Bien, ésta ha sido mi versión (algo más liviana, pero con todo el respeto y cariño) de este revuelto gratinado de papas, cebolla y repollo que tanto me gustaba de pequeña. Entre nosotros, debo confesarles que me sigue gustando como entonces y que evoca en mí recuerdos de personas que ya no están conmigo desde el punto de vista físico, pero que me acompañan en mi corazón.

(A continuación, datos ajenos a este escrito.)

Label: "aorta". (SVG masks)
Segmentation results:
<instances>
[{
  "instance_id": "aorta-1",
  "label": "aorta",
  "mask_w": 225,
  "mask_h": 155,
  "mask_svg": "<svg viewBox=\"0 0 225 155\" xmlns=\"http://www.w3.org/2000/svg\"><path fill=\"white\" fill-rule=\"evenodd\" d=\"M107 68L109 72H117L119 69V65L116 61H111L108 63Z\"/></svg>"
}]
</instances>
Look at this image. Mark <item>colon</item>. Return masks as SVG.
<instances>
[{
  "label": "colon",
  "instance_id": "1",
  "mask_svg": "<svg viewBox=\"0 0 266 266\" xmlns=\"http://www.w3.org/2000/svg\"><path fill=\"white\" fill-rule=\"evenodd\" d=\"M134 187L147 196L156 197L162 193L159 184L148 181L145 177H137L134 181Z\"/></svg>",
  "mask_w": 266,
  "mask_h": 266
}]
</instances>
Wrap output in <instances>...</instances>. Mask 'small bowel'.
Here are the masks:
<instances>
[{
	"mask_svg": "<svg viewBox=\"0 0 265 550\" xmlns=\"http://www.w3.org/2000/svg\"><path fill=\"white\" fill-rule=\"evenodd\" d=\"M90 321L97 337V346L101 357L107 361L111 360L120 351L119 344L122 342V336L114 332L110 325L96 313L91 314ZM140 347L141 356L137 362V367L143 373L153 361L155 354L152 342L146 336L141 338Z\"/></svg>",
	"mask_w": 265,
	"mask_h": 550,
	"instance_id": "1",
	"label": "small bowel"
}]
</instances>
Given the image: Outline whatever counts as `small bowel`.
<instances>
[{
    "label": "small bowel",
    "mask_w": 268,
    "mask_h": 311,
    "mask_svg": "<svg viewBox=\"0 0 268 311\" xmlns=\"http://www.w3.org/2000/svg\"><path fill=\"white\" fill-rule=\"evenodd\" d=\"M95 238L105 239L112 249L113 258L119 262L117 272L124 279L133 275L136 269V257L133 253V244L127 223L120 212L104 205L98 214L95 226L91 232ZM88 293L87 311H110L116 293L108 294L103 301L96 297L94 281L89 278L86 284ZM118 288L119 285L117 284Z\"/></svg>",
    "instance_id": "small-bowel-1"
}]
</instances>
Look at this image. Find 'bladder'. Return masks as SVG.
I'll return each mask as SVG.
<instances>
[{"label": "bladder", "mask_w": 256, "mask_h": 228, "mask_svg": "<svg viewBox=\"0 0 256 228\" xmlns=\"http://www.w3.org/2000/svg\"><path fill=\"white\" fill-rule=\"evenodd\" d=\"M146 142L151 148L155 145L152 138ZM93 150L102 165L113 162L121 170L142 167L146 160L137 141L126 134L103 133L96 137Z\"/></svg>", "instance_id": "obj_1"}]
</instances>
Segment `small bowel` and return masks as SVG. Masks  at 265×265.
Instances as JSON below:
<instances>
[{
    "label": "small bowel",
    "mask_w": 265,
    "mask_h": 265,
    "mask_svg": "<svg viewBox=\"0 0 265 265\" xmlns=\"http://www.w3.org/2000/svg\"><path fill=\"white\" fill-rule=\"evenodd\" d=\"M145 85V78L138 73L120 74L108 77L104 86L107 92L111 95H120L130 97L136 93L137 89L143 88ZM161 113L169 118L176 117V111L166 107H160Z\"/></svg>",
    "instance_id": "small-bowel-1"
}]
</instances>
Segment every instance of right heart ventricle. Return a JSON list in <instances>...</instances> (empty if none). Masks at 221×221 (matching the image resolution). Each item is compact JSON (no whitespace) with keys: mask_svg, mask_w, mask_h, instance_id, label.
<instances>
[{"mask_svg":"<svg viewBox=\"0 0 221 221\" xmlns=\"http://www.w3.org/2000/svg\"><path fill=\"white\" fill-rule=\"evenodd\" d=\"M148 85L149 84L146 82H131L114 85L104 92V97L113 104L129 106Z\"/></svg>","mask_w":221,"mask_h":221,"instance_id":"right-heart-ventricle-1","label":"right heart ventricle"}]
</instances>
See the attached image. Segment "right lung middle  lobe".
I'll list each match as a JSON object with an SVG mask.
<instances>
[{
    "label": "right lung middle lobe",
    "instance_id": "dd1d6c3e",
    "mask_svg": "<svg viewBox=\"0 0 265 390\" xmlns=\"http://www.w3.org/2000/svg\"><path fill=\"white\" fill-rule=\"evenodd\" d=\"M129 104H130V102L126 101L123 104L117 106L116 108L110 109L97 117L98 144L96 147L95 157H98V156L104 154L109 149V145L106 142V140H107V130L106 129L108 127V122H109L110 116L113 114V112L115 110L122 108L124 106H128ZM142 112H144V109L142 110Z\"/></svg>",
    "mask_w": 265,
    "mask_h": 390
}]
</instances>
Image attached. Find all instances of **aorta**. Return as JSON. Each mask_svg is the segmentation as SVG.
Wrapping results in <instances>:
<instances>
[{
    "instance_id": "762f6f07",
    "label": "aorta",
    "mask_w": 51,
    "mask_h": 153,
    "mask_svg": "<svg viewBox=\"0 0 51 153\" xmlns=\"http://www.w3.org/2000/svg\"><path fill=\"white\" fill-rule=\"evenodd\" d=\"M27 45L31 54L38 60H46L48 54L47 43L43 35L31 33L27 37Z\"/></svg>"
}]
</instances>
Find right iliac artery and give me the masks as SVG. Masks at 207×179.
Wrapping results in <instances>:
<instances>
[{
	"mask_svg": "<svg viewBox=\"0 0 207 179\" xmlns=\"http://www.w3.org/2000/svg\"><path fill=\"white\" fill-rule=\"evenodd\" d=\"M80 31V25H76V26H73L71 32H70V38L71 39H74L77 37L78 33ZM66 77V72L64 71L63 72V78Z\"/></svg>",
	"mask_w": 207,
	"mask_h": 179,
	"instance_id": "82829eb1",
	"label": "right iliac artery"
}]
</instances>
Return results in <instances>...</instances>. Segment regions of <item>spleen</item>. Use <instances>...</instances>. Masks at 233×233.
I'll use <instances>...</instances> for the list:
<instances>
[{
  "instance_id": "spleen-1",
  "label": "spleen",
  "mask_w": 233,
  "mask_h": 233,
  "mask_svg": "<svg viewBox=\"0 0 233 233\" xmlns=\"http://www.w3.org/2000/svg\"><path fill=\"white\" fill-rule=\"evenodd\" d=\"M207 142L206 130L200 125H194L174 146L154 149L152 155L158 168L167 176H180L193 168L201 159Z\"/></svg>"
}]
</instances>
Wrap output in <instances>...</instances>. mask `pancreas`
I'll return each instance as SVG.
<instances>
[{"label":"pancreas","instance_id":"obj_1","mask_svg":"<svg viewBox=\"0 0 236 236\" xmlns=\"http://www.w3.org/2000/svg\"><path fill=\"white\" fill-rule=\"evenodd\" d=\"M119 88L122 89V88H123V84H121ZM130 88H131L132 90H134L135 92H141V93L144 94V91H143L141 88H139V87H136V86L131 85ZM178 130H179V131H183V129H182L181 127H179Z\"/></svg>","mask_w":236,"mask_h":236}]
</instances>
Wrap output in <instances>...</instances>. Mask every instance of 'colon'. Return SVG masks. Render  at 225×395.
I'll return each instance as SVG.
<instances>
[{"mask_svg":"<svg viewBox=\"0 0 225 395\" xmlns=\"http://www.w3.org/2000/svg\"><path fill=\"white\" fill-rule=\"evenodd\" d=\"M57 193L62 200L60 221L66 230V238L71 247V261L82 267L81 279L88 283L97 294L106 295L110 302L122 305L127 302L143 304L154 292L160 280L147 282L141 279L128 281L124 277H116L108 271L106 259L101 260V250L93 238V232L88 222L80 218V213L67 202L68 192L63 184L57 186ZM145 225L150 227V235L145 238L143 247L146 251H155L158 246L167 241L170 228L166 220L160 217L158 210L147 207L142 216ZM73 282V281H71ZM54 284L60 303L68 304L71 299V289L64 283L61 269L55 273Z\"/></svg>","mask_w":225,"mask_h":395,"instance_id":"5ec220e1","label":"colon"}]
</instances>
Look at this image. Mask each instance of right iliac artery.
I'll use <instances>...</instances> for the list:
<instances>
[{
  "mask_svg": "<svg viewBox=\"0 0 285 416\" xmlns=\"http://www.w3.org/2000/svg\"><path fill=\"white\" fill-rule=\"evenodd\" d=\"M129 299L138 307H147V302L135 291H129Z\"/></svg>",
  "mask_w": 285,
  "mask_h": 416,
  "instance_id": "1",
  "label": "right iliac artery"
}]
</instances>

Recuerden que el repollo morado (o col lombarda) aporta muy pocas calorías (entre 20 y 25 calorías por cada 100 gramos), debido a su bajo contenido en hidratos de carbono. Además, es rico en azufre y vitamina C, en antioxidantes (beta carotenos, vitamina C y compuestos sulfurosos), hierro, calcio, magnesio, fósforo y antocianina (que protege contra el cáncer y mejora el funcionamiento del cerebro).


Antes de despedirme, quiero agradecerles a Norma de Cinco Fogones por entregarme el One Lovely Blog Award




y a Julia de Julia y sus recetas por otorgarme tan bonito premio, en forma de corazón y repleto de mariposas (Por más que estuve dele y dele querer averiguar el nombre de este premio, no lo logré... Pero, ¡¿a quién no podría gustarle con tanto color y delicadeza?!) 

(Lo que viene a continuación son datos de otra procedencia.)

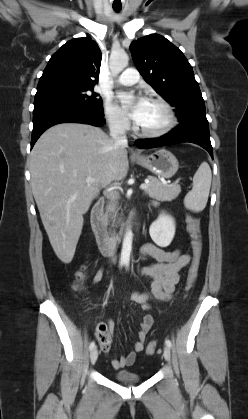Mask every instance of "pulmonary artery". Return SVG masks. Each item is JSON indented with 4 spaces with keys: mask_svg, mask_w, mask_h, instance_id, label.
<instances>
[{
    "mask_svg": "<svg viewBox=\"0 0 248 419\" xmlns=\"http://www.w3.org/2000/svg\"><path fill=\"white\" fill-rule=\"evenodd\" d=\"M139 73L134 68L126 69L118 78L117 82L120 85L131 86L139 81Z\"/></svg>",
    "mask_w": 248,
    "mask_h": 419,
    "instance_id": "pulmonary-artery-1",
    "label": "pulmonary artery"
}]
</instances>
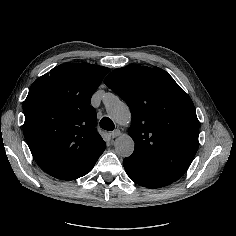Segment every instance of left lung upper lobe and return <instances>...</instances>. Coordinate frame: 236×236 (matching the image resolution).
Returning <instances> with one entry per match:
<instances>
[{
	"mask_svg": "<svg viewBox=\"0 0 236 236\" xmlns=\"http://www.w3.org/2000/svg\"><path fill=\"white\" fill-rule=\"evenodd\" d=\"M104 83L129 106L134 158L173 181L190 166L198 149L199 122L190 97L159 67L130 65Z\"/></svg>",
	"mask_w": 236,
	"mask_h": 236,
	"instance_id": "obj_1",
	"label": "left lung upper lobe"
}]
</instances>
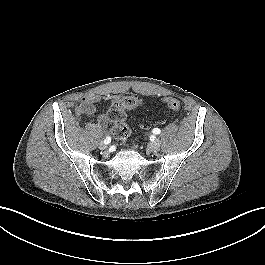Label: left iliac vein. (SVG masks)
I'll return each instance as SVG.
<instances>
[{
	"instance_id": "4c4485c4",
	"label": "left iliac vein",
	"mask_w": 265,
	"mask_h": 265,
	"mask_svg": "<svg viewBox=\"0 0 265 265\" xmlns=\"http://www.w3.org/2000/svg\"><path fill=\"white\" fill-rule=\"evenodd\" d=\"M149 149H150L151 152H154V153L158 152L160 150V143H159V141L156 140V141L152 142L150 144V146H149Z\"/></svg>"
}]
</instances>
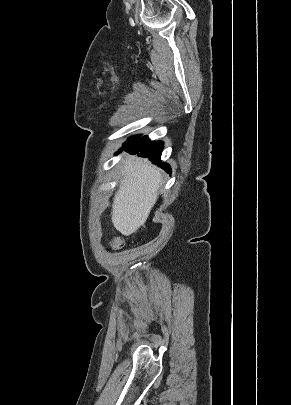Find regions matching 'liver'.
Returning a JSON list of instances; mask_svg holds the SVG:
<instances>
[{
    "instance_id": "liver-1",
    "label": "liver",
    "mask_w": 291,
    "mask_h": 405,
    "mask_svg": "<svg viewBox=\"0 0 291 405\" xmlns=\"http://www.w3.org/2000/svg\"><path fill=\"white\" fill-rule=\"evenodd\" d=\"M120 187L113 198L112 222L129 236L144 226L162 186L160 169L148 160L130 156L121 168Z\"/></svg>"
}]
</instances>
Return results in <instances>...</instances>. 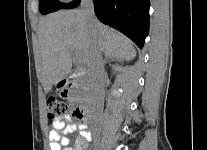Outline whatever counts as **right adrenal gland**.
<instances>
[{
  "mask_svg": "<svg viewBox=\"0 0 207 150\" xmlns=\"http://www.w3.org/2000/svg\"><path fill=\"white\" fill-rule=\"evenodd\" d=\"M112 60H113V58H111V57H106L104 63L110 62V61H112Z\"/></svg>",
  "mask_w": 207,
  "mask_h": 150,
  "instance_id": "right-adrenal-gland-1",
  "label": "right adrenal gland"
}]
</instances>
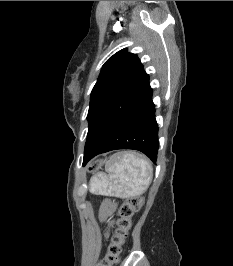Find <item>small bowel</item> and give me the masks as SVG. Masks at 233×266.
I'll return each instance as SVG.
<instances>
[{
	"instance_id": "c3829d8e",
	"label": "small bowel",
	"mask_w": 233,
	"mask_h": 266,
	"mask_svg": "<svg viewBox=\"0 0 233 266\" xmlns=\"http://www.w3.org/2000/svg\"><path fill=\"white\" fill-rule=\"evenodd\" d=\"M113 210L114 205L109 202H105L101 207L100 216L103 221H106L108 229L112 226L111 214Z\"/></svg>"
}]
</instances>
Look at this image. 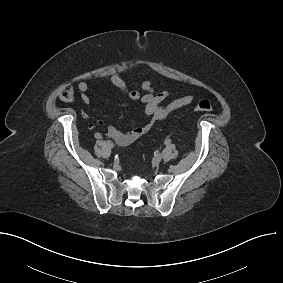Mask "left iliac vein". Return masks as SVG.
<instances>
[{
  "instance_id": "left-iliac-vein-1",
  "label": "left iliac vein",
  "mask_w": 283,
  "mask_h": 283,
  "mask_svg": "<svg viewBox=\"0 0 283 283\" xmlns=\"http://www.w3.org/2000/svg\"><path fill=\"white\" fill-rule=\"evenodd\" d=\"M161 160H162V155H161V154H157V155H155L154 158H153V161H154L156 164L160 163Z\"/></svg>"
}]
</instances>
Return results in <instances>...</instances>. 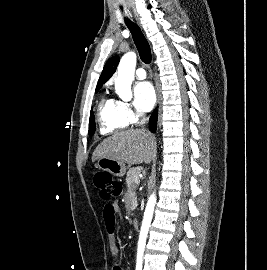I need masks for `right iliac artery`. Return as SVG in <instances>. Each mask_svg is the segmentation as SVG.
I'll use <instances>...</instances> for the list:
<instances>
[{"label":"right iliac artery","mask_w":267,"mask_h":270,"mask_svg":"<svg viewBox=\"0 0 267 270\" xmlns=\"http://www.w3.org/2000/svg\"><path fill=\"white\" fill-rule=\"evenodd\" d=\"M136 270H142V267L141 266H137L136 267Z\"/></svg>","instance_id":"right-iliac-artery-1"}]
</instances>
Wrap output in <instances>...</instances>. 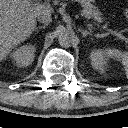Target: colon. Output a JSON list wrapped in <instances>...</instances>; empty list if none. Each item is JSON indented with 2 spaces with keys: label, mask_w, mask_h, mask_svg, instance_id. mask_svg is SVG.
Here are the masks:
<instances>
[{
  "label": "colon",
  "mask_w": 128,
  "mask_h": 128,
  "mask_svg": "<svg viewBox=\"0 0 128 128\" xmlns=\"http://www.w3.org/2000/svg\"><path fill=\"white\" fill-rule=\"evenodd\" d=\"M124 15L126 19L128 20V7L125 8Z\"/></svg>",
  "instance_id": "colon-1"
}]
</instances>
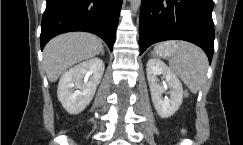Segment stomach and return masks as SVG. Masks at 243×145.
<instances>
[{"mask_svg": "<svg viewBox=\"0 0 243 145\" xmlns=\"http://www.w3.org/2000/svg\"><path fill=\"white\" fill-rule=\"evenodd\" d=\"M154 53L162 58L171 57L174 55L175 50L172 46V42L161 43L154 49Z\"/></svg>", "mask_w": 243, "mask_h": 145, "instance_id": "1", "label": "stomach"}]
</instances>
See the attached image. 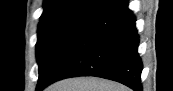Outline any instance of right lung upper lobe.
Returning a JSON list of instances; mask_svg holds the SVG:
<instances>
[{
	"label": "right lung upper lobe",
	"mask_w": 173,
	"mask_h": 91,
	"mask_svg": "<svg viewBox=\"0 0 173 91\" xmlns=\"http://www.w3.org/2000/svg\"><path fill=\"white\" fill-rule=\"evenodd\" d=\"M103 1L105 0H45L39 25L68 20L88 21L108 7L102 4ZM118 1L120 0H111V3Z\"/></svg>",
	"instance_id": "right-lung-upper-lobe-1"
}]
</instances>
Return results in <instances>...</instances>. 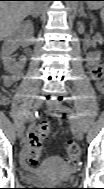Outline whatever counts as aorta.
I'll list each match as a JSON object with an SVG mask.
<instances>
[{
    "label": "aorta",
    "mask_w": 104,
    "mask_h": 189,
    "mask_svg": "<svg viewBox=\"0 0 104 189\" xmlns=\"http://www.w3.org/2000/svg\"><path fill=\"white\" fill-rule=\"evenodd\" d=\"M66 9L69 13L73 12L77 8V1H66Z\"/></svg>",
    "instance_id": "aorta-1"
}]
</instances>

Si ustedes no conocen sus blogs, los invito a que pasen por ellos porque son muy interesantes y bien bonitos.

Como siempre que recibo premios, me siento muy halagada y feliz porque mis colegas eligen mi blog para premiarlo. Llevar adelante un blog demanda mucho trabajo, dedicación, cariño y empeño (ustedes bien lo saben); por ello, los premios son bienvenidos porque nos dan un empujoncito para seguir creciendo y avanzando, aceptando nuevos desafíos y comprometiéndonos a continuar mejorando.

Aquí les dejo el listado de blogs a los que les entrego este nuevo premio (debe tratarse de blogs que cuenten con menos de 200 seguidores para incentivar su crecimiento y apoyarlos en su esfuerzo). Recuerden los premiados que deben entregarlo a otros blogs que reúnan estas características, evitando devolvérselo a quien los premia. ¡Mis felicitaciones a todos ellos!

Cinco Fogones
Dos de azúcar 
Eva en pruebas
JP Cocina
Mágica Cocina
Us en llepareu els dits!


Les deseo una hermosa semana. ¡Sean felices! Cariños grandes.




jueves, 30 de mayo de 2013

Torta de batatas y chocolate (sin harinas y apta para celíacos).

Muchos de ustedes me consultan para saber cómo pueden modificar alguna de mis propuestas para convertirlas en aptas para celíacos. Pues bien, este mes de mayo se celebra el Día Internacional de la Celiaquía y el Día del Celíaco, razón por la que quería decir presente con algún plato que podamos disfrutar todos. La propuesta que les traigo hoy reúne estas características. Se trata de una torta deliciosa apta para amantes del chocolate y la repostería diferente. Una torta bien húmeda, de sabor delicado y con mucho chocolate. Además, a base de batatas... Ustedes saben cuánto me gusta preparar tortas con vegetales como ingrediente principal (Cheesecake de batatas, miel y nueces Pecan y Budín de zanahoria, ricota y chía) y la ocasión me pareció más que oportuna.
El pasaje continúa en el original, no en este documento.